Vectorization extremely slow

Symptoms:

  • <5 docs/sec throughput
  • ETA shows hours for completion

Cause: Rate limiting, small batches, or network latency

Solution:

# Increase batch size (if not rate limited):
python src/vectorization/vectorize_documents.py \
  --batch-size 100  # Increase from 50

# Use parallel processing:
python src/vectorization/vectorize_documents.py \
  --workers 4

# Check network latency to API:
ping api.nvcf.nvidia.com

Duplicate vectors inserted

Symptoms:

  • Error: "Duplicate primary key"
  • Same documents vectorized multiple times

Cause: Checkpoint file corrupted

Solution:

# Check checkpoint status
sqlite3 vectorization_state.db "SELECT COUNT(*) FROM processed_documents;"

# If corrupted, remove and restart:
rm vectorization_state.db

# Resume from specific offset:
python src/vectorization/vectorize_documents.py \
  --resume-from 1000  # Skip first 1000 docs

6. Vector Search Issues

Search returns no results

Symptoms:

  • All queries return empty results
  • Similarity scores all 0

Cause: No vectors in database or wrong query format

Solution:

# Verify vectors exist
python -c "
import irispython
conn = irispython.connect('localhost', 1972, 'DEMO', '_SYSTEM', 'ISCDEMO')
cursor = conn.cursor()
cursor.execute('SELECT COUNT(*) FROM DEMO.ClinicalNoteVectors')
print(f'Total vectors: {cursor.fetchone()[0]}')
"

# Test with known query:
python src/query/test_vector_search.py \
  --query "test" \
  --top-k 10

Search returns irrelevant results

Symptoms:

  • Low similarity scores (<0.3)
  • Results don't match query semantically

Cause: Wrong similarity metric or embedding model mismatch

Solution:

# Verify similarity metric in table definition
# Should be COSINE for embeddings

# Verify using same embedding model for query and documents
# Check config/nim-config.yaml:
nim_embeddings:
  model: nvidia/nv-embedqa-e5-v5  # Must match model used for vectorization

Search timeout

Symptoms:

  • Queries take >10 seconds
  • Error: "Query timeout"

Cause: Missing index or scanning all vectors

Solution:

# Create index on Embedding column
# Note: IRIS Community Edition has limited indexing options
# For production, upgrade to IRIS Standard Edition with HNSW index support

7. RAG Query Issues

LLM generates irrelevant responses

Symptoms:

  • Response doesn't use retrieved context
  • Generic answers instead of specific

Cause: Poor prompt engineering or context not passed correctly

Solution:

# Check RAG prompt template in src/query/rag_query.py
# Ensure context is properly formatted:
"""
System: You are a medical assistant.

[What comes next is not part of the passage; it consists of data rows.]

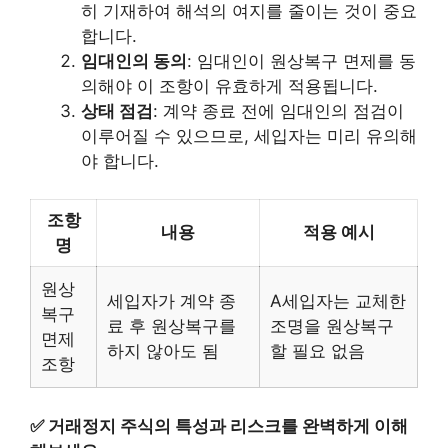
히 기재하여 해석의 여지를 줄이는 것이 중요
합니다.
임대인의 동의
: 임대인이 원상복구 면제를 동
의해야 이 조항이 유효하게 적용됩니다.
상태 점검
: 계약 종료 전에 임대인의 점검이
이루어질 수 있으므로, 세입자는 미리 유의해
야 합니다.
조항
내용
적용 예시
명
원상
세입자가 계약 종
A세입자는 교체한
복구
료 후 원상복구를
조명을 원상복구
면제
하지 않아도 됨
할 필요 없음
조항
✅
거래정지 주식의 특성과 리스크를 완벽하게 이해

Use ONLY the following clinical notes to answer.

Context:
{retrieved_notes}

User: {query}
"""

# Debug by printing prompt before sending to LLM

LLM response slow

Symptoms:

  • 30s response time

  • Timeout errors

Cause: Model still loading or insufficient GPU memory

Solution:

# Check LLM container status
docker logs nim-llm --tail 50

# Should see "Model loaded and ready"

# Check GPU memory usage
nvidia-smi

# If GPU memory full, reduce context size:
python src/query/rag_query.py \
  --top-k 5  # Reduce from 10
  --max-context-tokens 2000  # Limit context

8. Clinical Note Vectorization Issues

Vectorization fails to start

Symptoms:

  • Error: "NVIDIA API key required"
  • Error: "IRIS connection failed"
  • Script exits immediately

Cause: Missing credentials or services not running

Solution:

# Check NVIDIA API key is set
echo $NVIDIA_API_KEY  # Should show nvapi-xxxxx

# If not set, add to .env
nano .env
# Add: NVIDIA_API_KEY=nvapi-xxxxx

# Reload environment
source .env

# Verify IRIS is running
docker ps | grep iris
docker logs iris-vector-db --tail 20

# Test IRIS connection
python -c "import iris; conn = iris.connect('localhost', 1972, 'DEMO', '_SYSTEM', 'SYS'); print('✅ Connected')"

# Re-run vectorization
python src/vectorization/text_vectorizer.py --input your_data.json

Vectorization extremely slow (<10 docs/min)

Symptoms:

  • Throughput far below 100 docs/min target
  • ETA shows hours for small datasets
  • Progress updates very slow

Cause: API rate limiting, small batches, or network issues

Solution:

# Check current batch size (should be 50+ for production)
# Increase batch size if using smaller value
python src/vectorization/text_vectorizer.py \
  --input data.json \
  --batch-size 50  # Up to 100 if API allows

# Check network latency to NVIDIA API
ping api.nvcf.nvidia.com

# If latency >100ms, consider:
# - Using closer AWS region
# - Checking for network throttling
# - Contacting NVIDIA about API performance

# Monitor API rate limits in logs
# Look for "Rate limit exceeded" messages
# Free tier: 60 req/min (1 req/sec)
# Paid tier: Higher limits available

Validation errors for all documents

Symptoms:

  • All documents fail validation
  • Error: "Missing required field: text_content"
  • No successful vectorizations

Cause: Input JSON format mismatch

Solution:

# Check input file format
python -c "
import json
with open('your_data.json', 'r') as f:
    data = json.load(f)
    print(f'Type: {type(data)}')
    print(f'Count: {len(data)}')
    if isinstance(data, list) and len(data) > 0:
        print(f'Sample keys: {list(data[0].keys())}')
"

# Expected format:
# Type: <class 'list'>
# Count: 1234
# Sample keys: ['resource_id', 'patient_id', 'document_type', 'text_content']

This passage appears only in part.